PROBLEM TO SOLVE.
Check every line below for the string "concluída", and copy the lines that contain it.

RECORDS FOR THE EXERCISE.
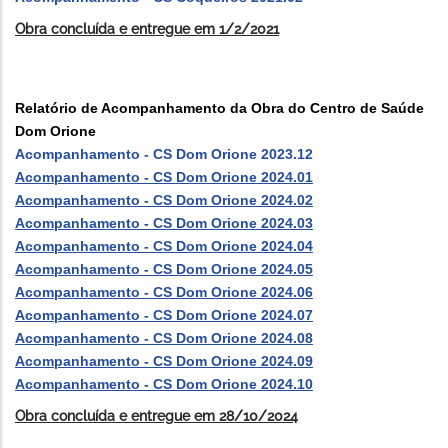
Obra concluída e entregue em 1/2/2021
Relatório de Acompanhamento da Obra do Centro de Saúde
Dom Orione
Acompanhamento - CS Dom Orione 2023.12
Acompanhamento - CS Dom Orione 2024.01
Acompanhamento - CS Dom Orione 2024.02
Acompanhamento - CS Dom Orione 2024.03
Acompanhamento - CS Dom Orione 2024.04
Acompanhamento - CS Dom Orione 2024.05
Acompanhamento - CS Dom Orione 2024.06
Acompanhamento - CS Dom Orione 2024.07
Acompanhamento - CS Dom Orione 2024.08
Acompanhamento - CS Dom Orione 2024.09
Acompanhamento - CS Dom Orione 2024.10
Obra concluída e entregue em 28/10/2024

ANSWER TO THIS PROBLEM.
Obra concluída e entregue em 1/2/2021
Obra concluída e entregue em 28/10/2024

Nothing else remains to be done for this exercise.